[What needs to be done] The material below should be copied line for line, please, with pictures omitted.
─── Input
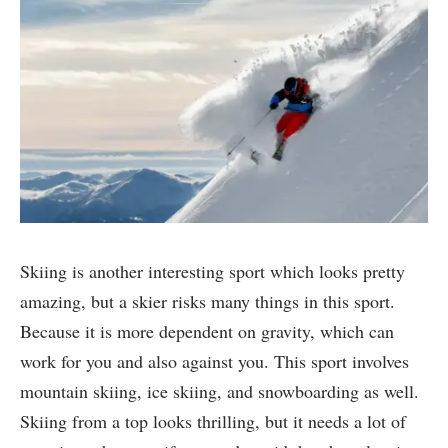
Skiing is another interesting sport which looks pretty
amazing, but a skier risks many things in this sport.
Because it is more dependent on gravity, which can
work for you and also against you. This sport involves
mountain skiing, ice skiing, and snowboarding as well.
Skiing from a top looks thrilling, but it needs a lot of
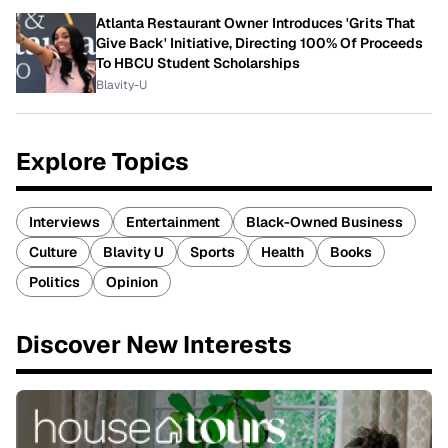
Atlanta Restaurant Owner Introduces 'Grits That
Give Back' Initiative, Directing 100% Of Proceeds
To HBCU Student Scholarships
Blavity-U
Explore Topics
Interviews
Entertainment
Black-Owned Business
Culture
Blavity U
Sports
Health
Books
Politics
Opinion
Discover New Interests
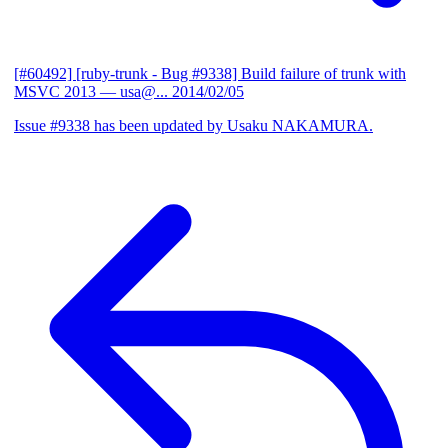
[#60492] [ruby-trunk - Bug #9338] Build failure of trunk with
MSVC 2013
— usa@...
2014/02/05
Issue #9338 has been updated by Usaku NAKAMURA.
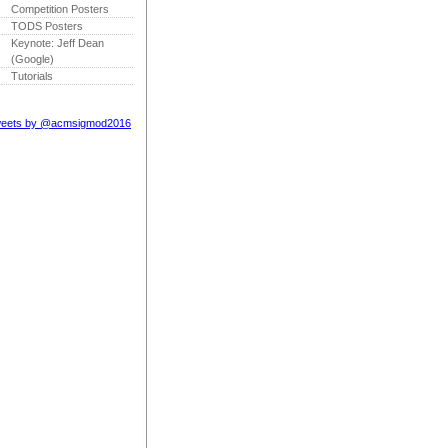
Competition Posters
TODS Posters
Keynote: Jeff Dean
(Google)
Tutorials
eets by @acmsigmod2016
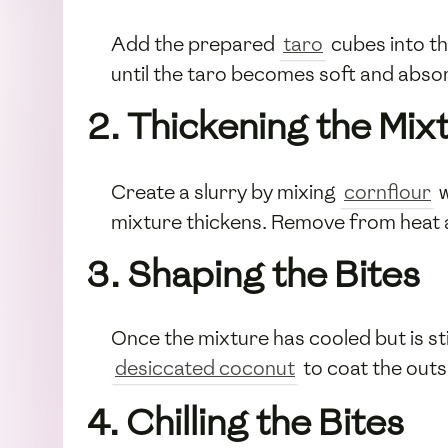
Add the prepared
taro
cubes into th
until the taro becomes soft and absor
2. Thickening the Mix
Create a slurry by mixing
cornflour
w
mixture thickens. Remove from heat and
3. Shaping the Bites
Once the mixture has cooled but is stil
desiccated coconut
to coat the outs
4. Chilling the Bites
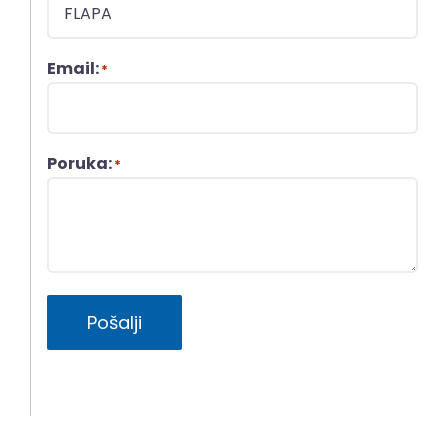
Email:
*
Poruka:
*
Pošalji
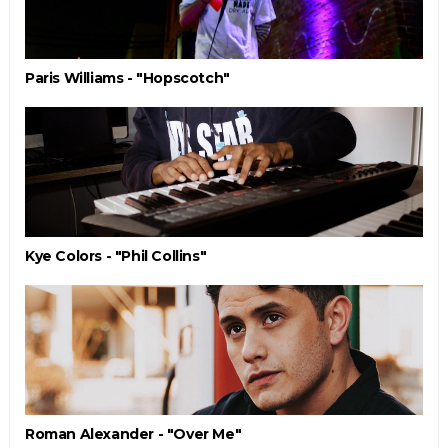
Paris Williams - "Hopscotch"
Kye Colors - "Phil Collins"
Roman Alexander - "Over Me"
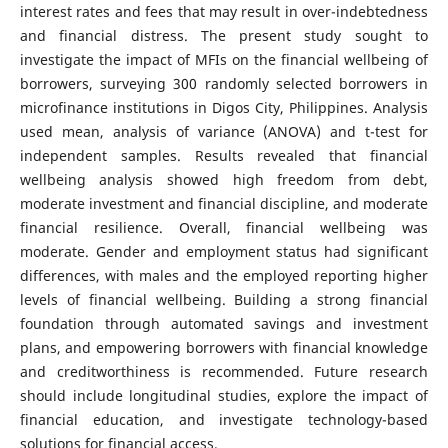
interest rates and fees that may result in over-indebtedness
and financial distress. The present study sought to
investigate the impact of MFIs on the financial wellbeing of
borrowers, surveying 300 randomly selected borrowers in
microfinance institutions in Digos City, Philippines. Analysis
used mean, analysis of variance (ANOVA) and t-test for
independent samples. Results revealed that financial
wellbeing analysis showed high freedom from debt,
moderate investment and financial discipline, and moderate
financial resilience. Overall, financial wellbeing was
moderate. Gender and employment status had significant
differences, with males and the employed reporting higher
levels of financial wellbeing. Building a strong financial
foundation through automated savings and investment
plans, and empowering borrowers with financial knowledge
and creditworthiness is recommended. Future research
should include longitudinal studies, explore the impact of
financial education, and investigate technology-based
solutions for financial access.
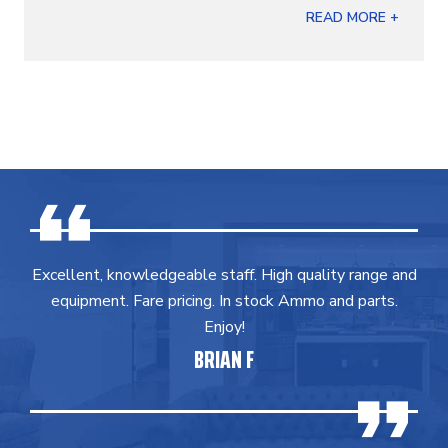
READ MORE +
Excellent, knowledgeable staff. High quality range and
equipment. Fare pricing. In stock Ammo and parts.
Enjoy!
BRIAN F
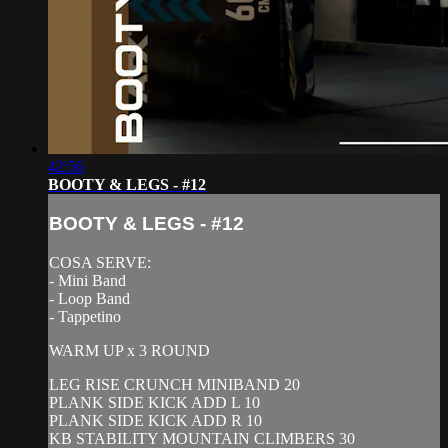
42:56
BOOTY & LEGS - #12
BOOTY & LEGS - #12
COSA SERVE:
- Mini Band
- Loop Band
- Tappetino
WARM UP x 3 ROUND
LEG RISE CRUNCH MINIBAND 20
PLANK SIDE KICK ADD L 10
PLANK SIDE KICK ADD R 10
KB STABILITY MOUNTAIN CLIMBERS 30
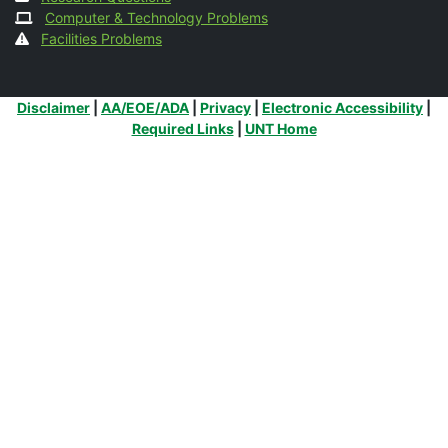
Computer & Technology Problems
Facilities Problems
Additional Links
Disclaimer
|
AA/EOE/ADA
|
Privacy
|
Electronic Accessibility
|
Required Links
|
UNT Home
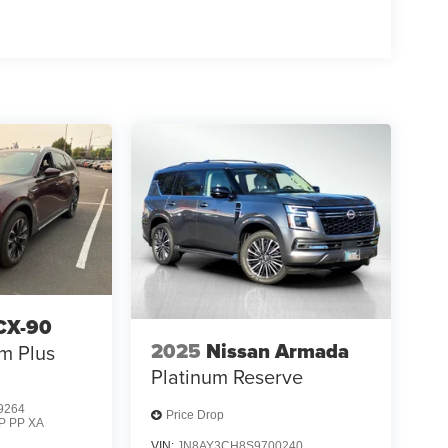
CX-90
2025
Nissan Armada
m Plus
Platinum Reserve
9264
Price Drop
P PP XA
VIN:
JN8AY3CH8S9700240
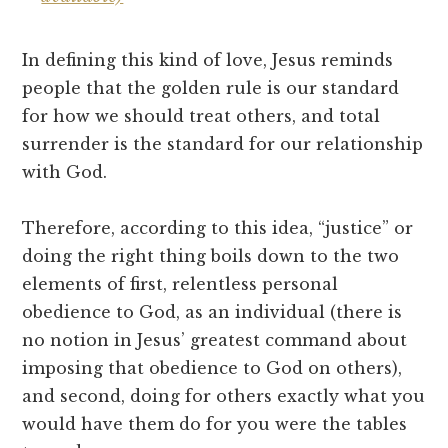
In defining this kind of love, Jesus reminds
people that the golden rule is our standard
for how we should treat others, and total
surrender is the standard for our relationship
with God.
Therefore, according to this idea, “justice” or
doing the right thing boils down to the two
elements of first, relentless personal
obedience to God, as an individual (there is
no notion in Jesus’ greatest command about
imposing that obedience to God on others),
and second, doing for others exactly what you
would have them do for you were the tables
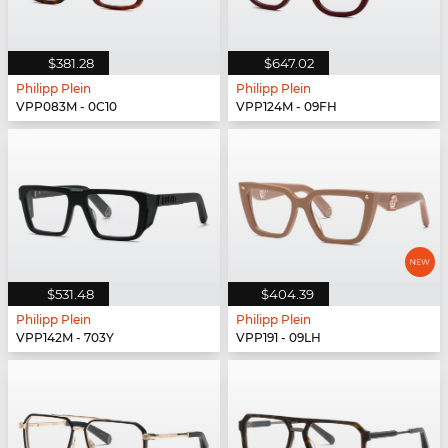
$381.28
$647.02
Philipp Plein
Philipp Plein
VPP083M - 0C10
VPP124M - 09FH
$531.48
$404.39
Philipp Plein
Philipp Plein
VPP142M - 703Y
VPP191 - 09LH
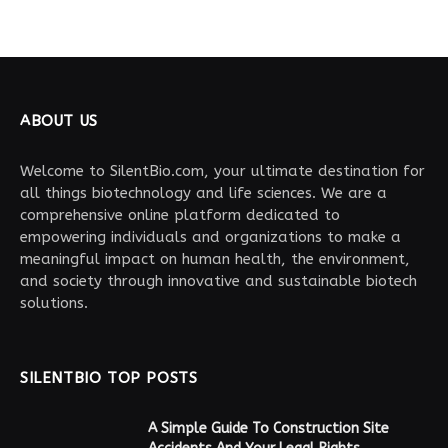
ABOUT US
Welcome to SilentBio.com, your ultimate destination for
all things biotechnology and life sciences. We are a
comprehensive online platform dedicated to
empowering individuals and organizations to make a
meaningful impact on human health, the environment,
and society through innovative and sustainable biotech
solutions.
SILENTBIO TOP POSTS
A Simple Guide To Construction Site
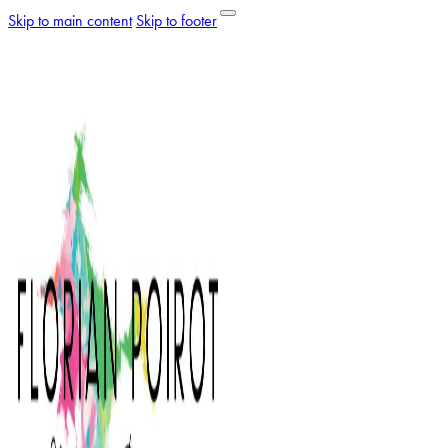
Skip to main content
Skip to footer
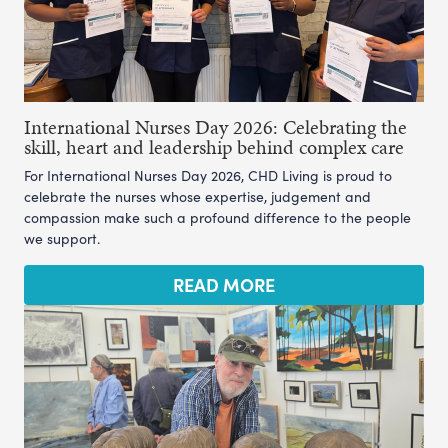
International Nurses Day 2026: Celebrating the
skill, heart and leadership behind complex care
For International Nurses Day 2026, CHD Living is proud to
celebrate the nurses whose expertise, judgement and
compassion make such a profound difference to the people
we support.
READ MORE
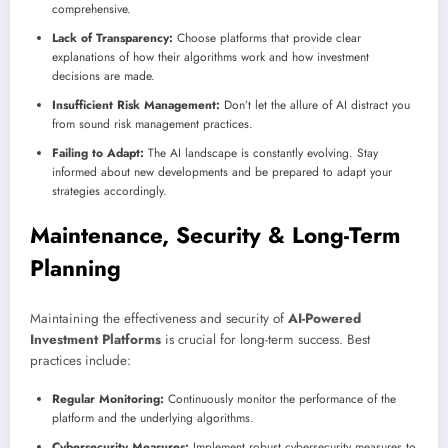
comprehensive.
Lack of Transparency:
Choose platforms that provide clear
explanations of how their algorithms work and how investment
decisions are made.
Insufficient Risk Management:
Don’t let the allure of AI distract you
from sound risk management practices.
Failing to Adapt:
The AI landscape is constantly evolving. Stay
informed about new developments and be prepared to adapt your
strategies accordingly.
Maintenance, Security & Long-Term
Planning
Maintaining the effectiveness and security of
AI-Powered
Investment Platforms
is crucial for long-term success. Best
practices include:
Regular Monitoring:
Continuously monitor the performance of the
platform and the underlying algorithms.
Cybersecurity Measures:
Implement robust cybersecurity measures to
──────
[Answer for the task]
Skiing is another interesting sport which looks pretty
amazing, but a skier risks many things in this sport.
Because it is more dependent on gravity, which can
work for you and also against you. This sport involves
mountain skiing, ice skiing, and snowboarding as well.
Skiing from a top looks thrilling, but it needs a lot of
Atlanta Restaurant Owner Introduces 'Grits That
Give Back' Initiative, Directing 100% Of Proceeds
To HBCU Student Scholarships
Blavity-U
Explore Topics
Interviews
Entertainment
Black-Owned Business
Culture
Blavity U
Sports
Health
Books
Politics
Opinion
Discover New Interests
[#60492] [ruby-trunk - Bug #9338] Build failure of trunk with
MSVC 2013
— usa@...
2014/02/05
Issue #9338 has been updated by Usaku NAKAMURA.
Competition Posters
TODS Posters
Keynote: Jeff Dean
(Google)
Tutorials
eets by @acmsigmod2016
Add the prepared
taro
cubes into th
until the taro becomes soft and absor
2. Thickening the Mix
Create a slurry by mixing
cornflour
w
mixture thickens. Remove from heat and
3. Shaping the Bites
Once the mixture has cooled but is stil
desiccated coconut
to coat the outs
4. Chilling the Bites
Email:
*
Poruka:
*
Pošalji
Paris Williams - "Hopscotch"
Kye Colors - "Phil Collins"
Roman Alexander - "Over Me"
interest rates and fees that may result in over-indebtedness
and financial distress. The present study sought to
investigate the impact of MFIs on the financial wellbeing of
borrowers, surveying 300 randomly selected borrowers in
microfinance institutions in Digos City, Philippines. Analysis
used mean, analysis of variance (ANOVA) and t-test for
independent samples. Results revealed that financial
wellbeing analysis showed high freedom from debt,
moderate investment and financial discipline, and moderate
financial resilience. Overall, financial wellbeing was
moderate. Gender and employment status had significant
differences, with males and the employed reporting higher
levels of financial wellbeing. Building a strong financial
foundation through automated savings and investment
plans, and empowering borrowers with financial knowledge
and creditworthiness is recommended. Future research
should include longitudinal studies, explore the impact of
financial education, and investigate technology-based
solutions for financial access.
READ MORE +
Excellent, knowledgeable staff. High quality range and
equipment. Fare pricing. In stock Ammo and parts.
Enjoy!
BRIAN F
42:56
BOOTY & LEGS - #12
BOOTY & LEGS - #12
COSA SERVE:
- Mini Band
- Loop Band
- Tappetino
WARM UP x 3 ROUND
LEG RISE CRUNCH MINIBAND 20
PLANK SIDE KICK ADD L 10
PLANK SIDE KICK ADD R 10
KB STABILITY MOUNTAIN CLIMBERS 30
Computer & Technology Problems
Facilities Problems
Additional Links
Disclaimer
|
AA/EOE/ADA
|
Privacy
|
Electronic Accessibility
|
Required Links
|
UNT Home
CX-90
2025
Nissan Armada
m Plus
Platinum Reserve
9264
Price Drop
P PP XA
VIN:
JN8AY3CH8S9700240
In defining this kind of love, Jesus reminds
people that the golden rule is our standard
for how we should treat others, and total
surrender is the standard for our relationship
with God.
Therefore, according to this idea, “justice” or
doing the right thing boils down to the two
elements of first, relentless personal
obedience to God, as an individual (there is
no notion in Jesus’ greatest command about
imposing that obedience to God on others),
and second, doing for others exactly what you
would have them do for you were the tables
$381.28
$647.02
Philipp Plein
Philipp Plein
VPP083M - 0C10
VPP124M - 09FH
$531.48
$404.39
Philipp Plein
Philipp Plein
VPP142M - 703Y
VPP191 - 09LH
ABOUT US
Welcome to SilentBio.com, your ultimate destination for
all things biotechnology and life sciences. We are a
comprehensive online platform dedicated to
empowering individuals and organizations to make a
meaningful impact on human health, the environment,
and society through innovative and sustainable biotech
solutions.
SILENTBIO TOP POSTS
A Simple Guide To Construction Site
Skip to main content
Skip to footer
International Nurses Day 2026: Celebrating the
skill, heart and leadership behind complex care
For International Nurses Day 2026, CHD Living is proud to
celebrate the nurses whose expertise, judgement and
compassion make such a profound difference to the people
we support.
READ MORE
comprehensive.
Lack of Transparency:
Choose platforms that provide clear
explanations of how their algorithms work and how investment
decisions are made.
Insufficient Risk Management:
Don’t let the allure of AI distract you
from sound risk management practices.
Failing to Adapt:
The AI landscape is constantly evolving. Stay
informed about new developments and be prepared to adapt your
strategies accordingly.
Maintenance, Security & Long-Term
Planning
Maintaining the effectiveness and security of
AI-Powered
Investment Platforms
is crucial for long-term success. Best
practices include:
Regular Monitoring:
Continuously monitor the performance of the
platform and the underlying algorithms.
Cybersecurity Measures:
Implement robust cybersecurity measures to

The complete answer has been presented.